Le mécanisme de résiliation repose sur un principe simple : l’assuré n’a plus à attendre la date anniversaire de son contrat pour le résilier. Il peut désormais exercer ce droit à n’importe quel moment après la première année de couverture. La demande peut être adressée soit directement à l’assureur, soit par l’intermédiaire du nouvel organisme choisi par l’assuré. Ce dernier point constitue une innovation majeure puisqu’il institue ce qu’on appelle le mandat de résiliation, permettant au nouvel assureur de gérer toutes les formalités administratives à la place de l’assuré.
La loi prévoit que la résiliation prend effet un mois après la réception de la notification par l’assureur d’origine. Durant ce délai d’un mois, l’ancien contrat continue de produire ses effets, assurant ainsi une continuité de couverture pour l’assuré. Le nouvel assureur est tenu de s’assurer que cette période transitoire est respectée afin d’éviter toute rupture de garantie préjudiciable.
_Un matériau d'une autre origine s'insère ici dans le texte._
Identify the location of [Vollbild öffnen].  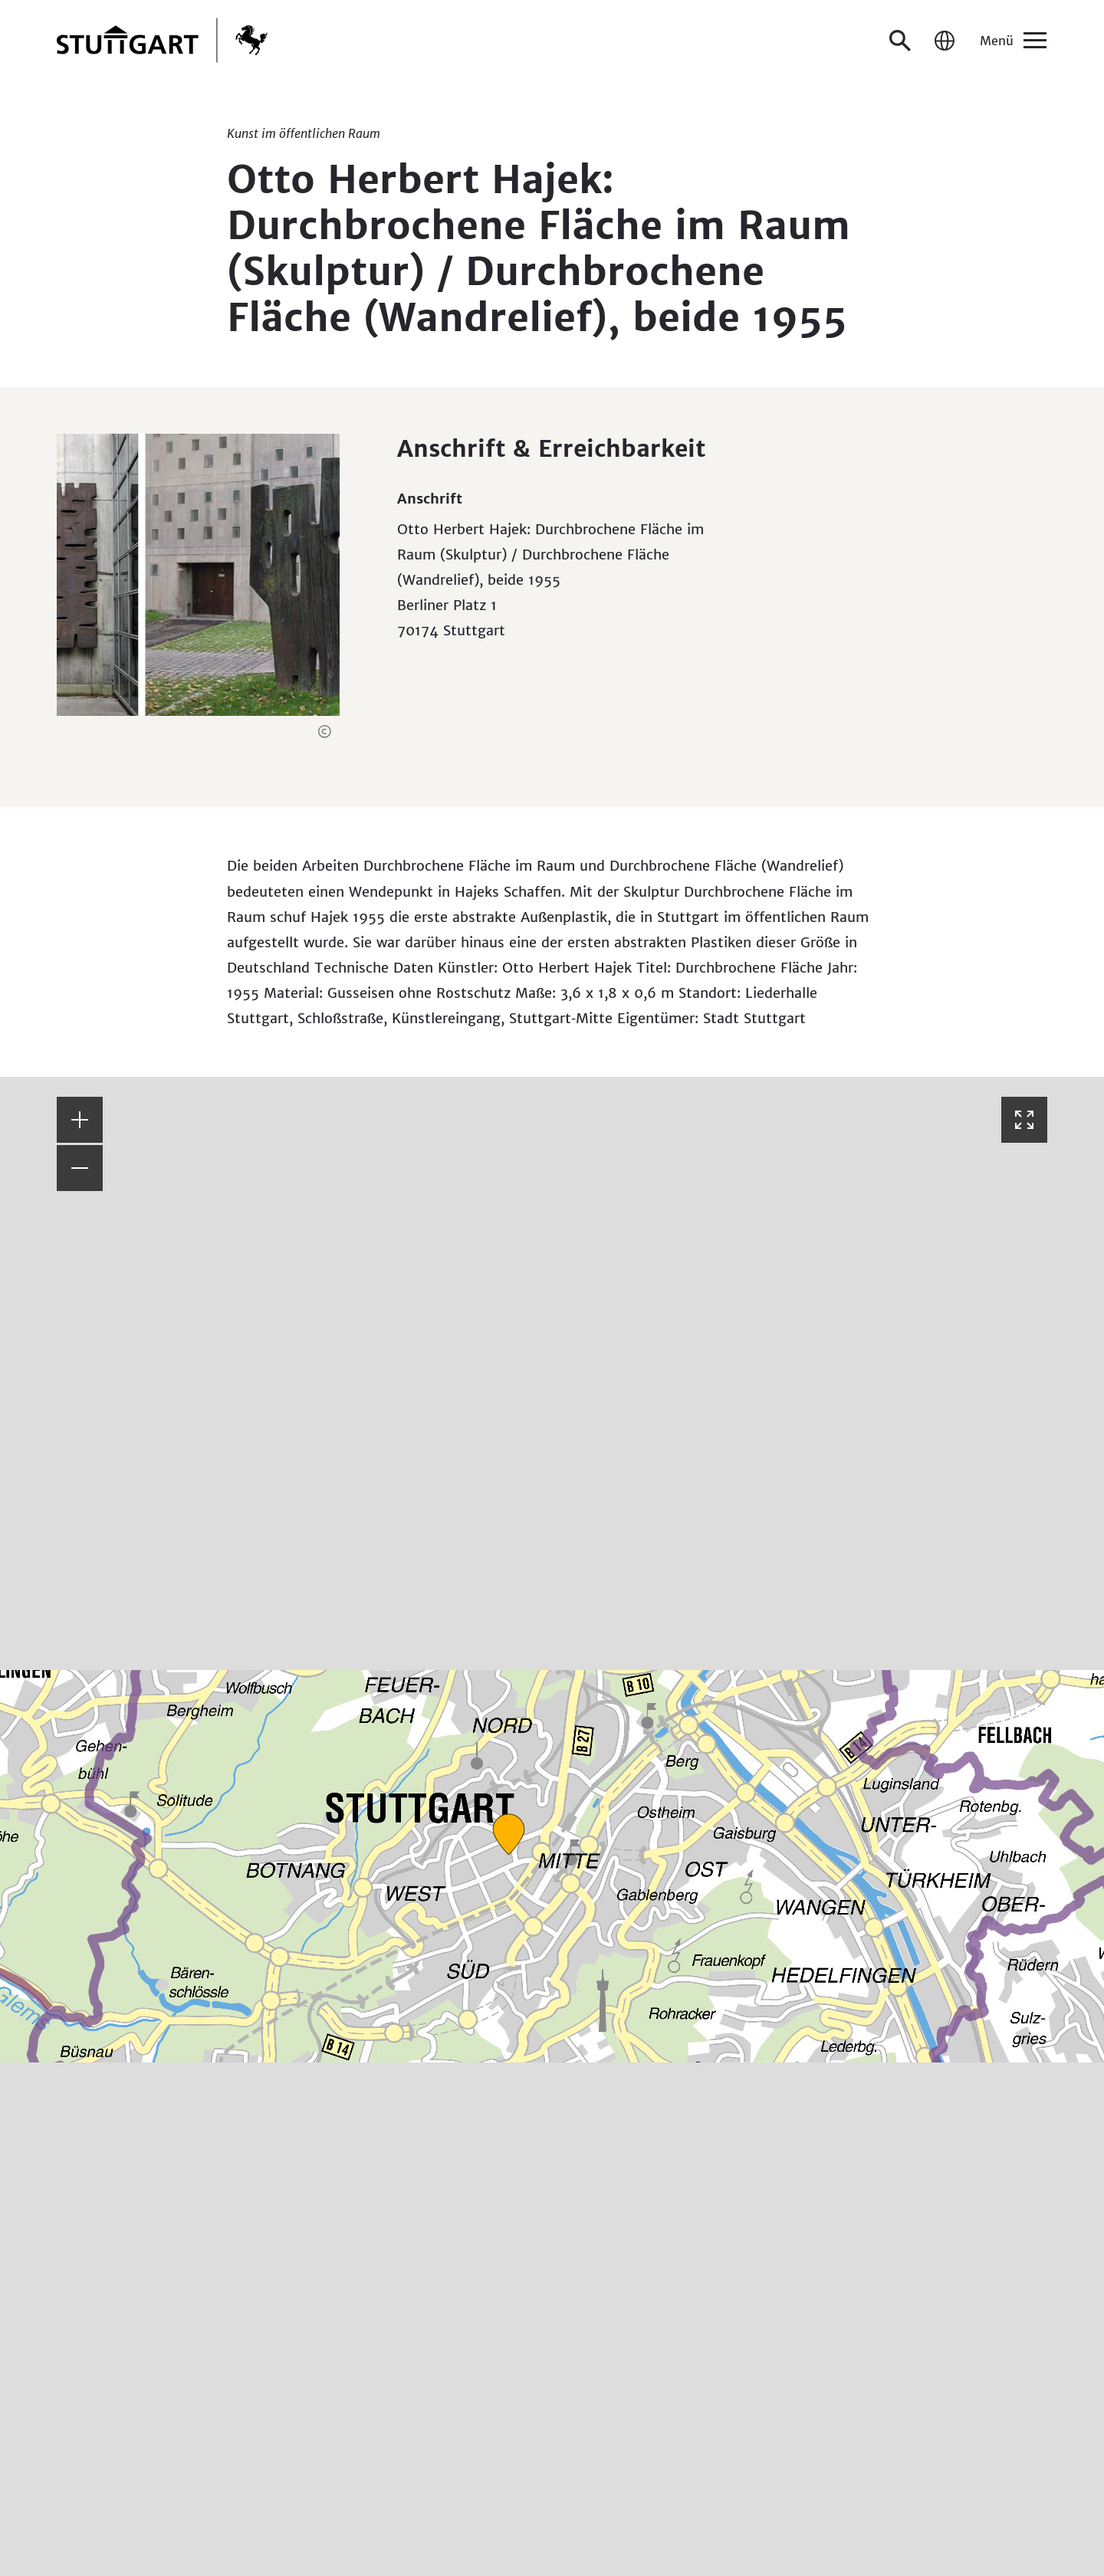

Il convient de souligner que ces dispositions sont d’ordre public, ce qui signifie qu’aucune clause contractuelle ne peut y déroger. Toute stipulation qui viserait à restreindre ou à complexifier l’exercice de ce droit serait réputée non écrite. Cette protection renforcée témoigne de la volonté du législateur de faire de la résiliation infra-annuelle un droit inaliénable des assurés.
Champ d’application de la loi
La faculté de résiliation à tout moment s’applique aux contrats d’assurance complémentaire santé individuels, mais aussi aux contrats collectifs facultatifs. Sont toutefois exclus les contrats collectifs obligatoires mis en place dans le cadre de l’entreprise, qui obéissent à un régime juridique distinct.
Les obligations des assureurs face aux demandes de résiliation
Les organismes assureurs sont soumis à plusieurs obligations précises lorsqu’ils reçoivent une demande de résiliation. Le non-respect de ces obligations peut entraîner des sanctions administratives et financières significatives.
En premier lieu, l’assureur a l’obligation d’accuser réception de la demande de résiliation dans un délai raisonnable. Bien que la loi ne fixe pas expressément ce délai, la jurisprudence tend à considérer qu’un accusé de réception doit être envoyé dans les 5 à 10 jours ouvrés suivant la réception de la demande. Cet accusé de réception doit mentionner la date effective de fin du contrat, calculée en ajoutant un mois à la date de réception de la notification.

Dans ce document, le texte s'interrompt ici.